A large amount of Logstash inputs

(ChiBi PonD) #1

I would like to achieve 30k inputs per machine to ElasticSearch. I have set up 5 ElasticSearch master nodes. As I want to get inputs from all 20 machines at 600K rate, I need to get 30k inputs per machine. Any suggestions? The config that I tried is shown as follows.

 input {
     exec {
         command => "echo hello1 $(date +'%d/%m/%Y %H:%M:%S:%3N') &"
         interval => 30
         type => "loadavg1"
     exec {
         command => "echo hello2 $(date +'%d/%m/%Y %H:%M:%S:%3N') &"
         interval => 30
         type => "loadavg2"
    exec {
         command => "echo hello30000 $(date +'%d/%m/%Y %H:%M:%S:%3N') &"
         interval => 30
         type => "loadavg30000"
output {
  elasticsearch {
    host => "test01"
    cluster  => ccm_elasticsearch # this matches out elasticsearch cluster.name
    protocol => http

Thank you in advance

(Magnus Bäck) #2

If you want to test the ability of generating and processing 30k events/s, having 30k exec inputs that potentially could attempt to fork off a process at the same is a really bad idea. Well, it's a bad idea regardless. How will the events be generated when you actually deploy this?

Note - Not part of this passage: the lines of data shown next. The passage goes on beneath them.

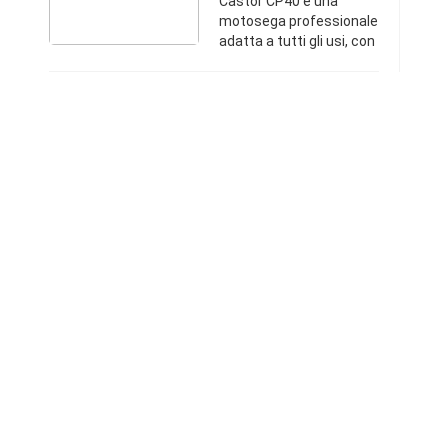
Castor CP40 è una
motosega professionale
adatta a tutti gli usi, con
depurazione turbo,
tendicatena laterale e
valvola di
decompressione. Una
scelta eccellente per chi
...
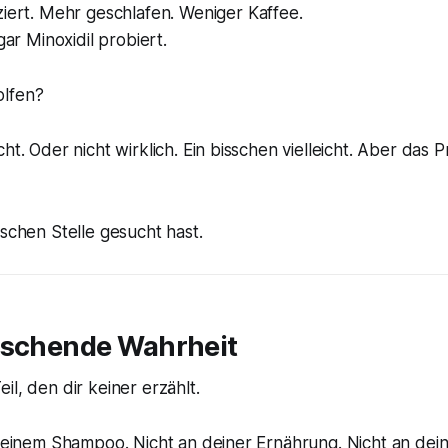
iert. Mehr geschlafen. Weniger Kaffee.
gar Minoxidil probiert.
olfen?
ht. Oder nicht wirklich. Ein bisschen vielleicht. Aber das P
lschen Stelle gesucht hast.
aschende Wahrheit
il, den dir keiner erzählt.
 deinem Shampoo. Nicht an deiner Ernährung. Nicht an dei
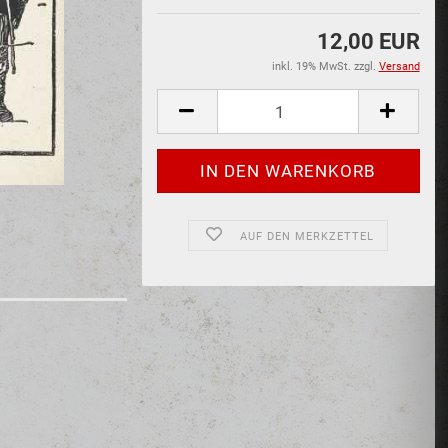
12,00 EUR
inkl. 19% MwSt. zzgl.
Versand
AUF DEN MERKZETTEL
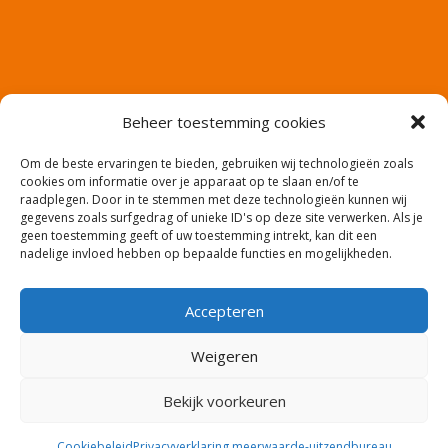
Beheer toestemming cookies
Om de beste ervaringen te bieden, gebruiken wij technologieën zoals
cookies om informatie over je apparaat op te slaan en/of te
raadplegen. Door in te stemmen met deze technologieën kunnen wij
gegevens zoals surfgedrag of unieke ID's op deze site verwerken. Als je
geen toestemming geeft of uw toestemming intrekt, kan dit een
nadelige invloed hebben op bepaalde functies en mogelijkheden.
Accepteren
Website en productie: Co2media.nl – Copyright:
Weigeren
meerwaarde-uitzendbureau
Bekijk voorkeuren
Cookiebeleid
Privacyverklaring meerwaarde-uitzendbureau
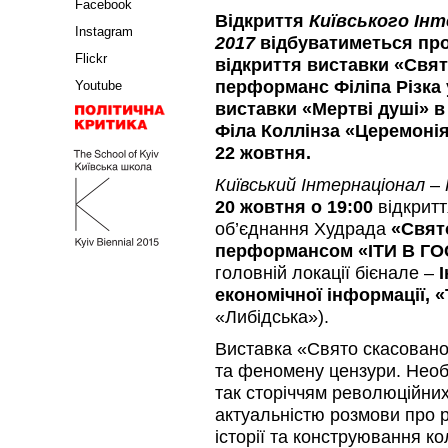
Facebook
Відкриття
Київського Інте
Instagram
2017
відбуватиметься про
Flickr
відкриття виставки
«Свя
перформанс
Філіпа Різка
Youtube
виставки «Мертві душі» в
Філа Коллінза «Церемоні
22 жовтня.
Київський Інтернаціонал
–
20 жовтня о 19:00
відкрит
об’єднання Худрада
«Свят
перформансом «ІТИ В ГОСТ
головній локації бієнале –
І
економічної інформації, 
«Либідська»).
Виставка «Свято скасовано
та феномену цензури. Необх
так сторіччям революційних
актуальністю розмови про 
історії та конструювання к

(Besides, 30k events every 30 seconds is just 1 event/second so I'm not sure what you're even trying to do here.)

(ChiBi PonD) #3

I plan to have a process or 50 processes writing the value to files in the real deployment. And then configure the Logstash to read from log files (30,000 values per machines). I am trying to find the best way to push the values at the rate of 600k. I agree with you that 30k Exec is the bad idea. However, I don't know right now what is the best way to push the 600,000 values per second from all 20 machines or 30k events per second. Please suggest me the solutions.

(Magnus Bäck) #4

How about modelling what you're actually trying to do, i.e. having Logstash read 50 files (probably best with more than one file input to improve parallelism) to which other processes (imitating your real event sources) are writing data?

(ChiBi PonD) #5

What I am actually trying now are

  1. A process pushes 1 value at a time until it meets 30k values (right now the process just generates the number from for loop) to one log file.
  2. 50 processes pushes values (1 process has 1 log file) to their own log files. In the Logstash config file has file inputs e.g. output1, output2, ..., output50.
    These 2 ways are what i'm testing now but it still uses more than 1 second. To be more specific, it is only 90k values per second. Maybe my processes are the cause of reducing rate. So i tried to use Exec inputs, which is the bad idea. I don't know how to push values more faster to increase the rate. 30k values should be pushed at the same time that what i just think of right now. Thank you Mr. magnusbaeck for helping me.

(Magnus Bäck) #6

Are you saturating your CPUs, or what seems to be the limiting factor? I can totally imagine that a single Logstash instance might have problems pushing more than 90k events/s.

(ChiBi PonD) #7

CPUs are saturated sometimes. Memory is still free. Is it possible to run mutiple Logstash instances? For example, run the first instance for the first 25 log files and run the second instance for the rest 25 log files.

(Mark Walkom) #8

You can use -w to tell LS to spawn more workers, but that will only help if you have CPU spare.

(Magnus Bäck) #9

Is it possible to run mutiple Logstash instances? For example, run the first instance for the first 25 log files and run the second instance for the rest 25 log files.

Yeah, sure.

(ChiBi PonD) #10

Is this different from running Logstash 2 times?

(Mark Walkom) #11

You mean two instances?

Yes and no. If you run two instances you get more throughput but at the cost of extra memory due to two JVMs running. Running more workers will be more efficient in that regards as they are all managed by the one JVM.

(system) #12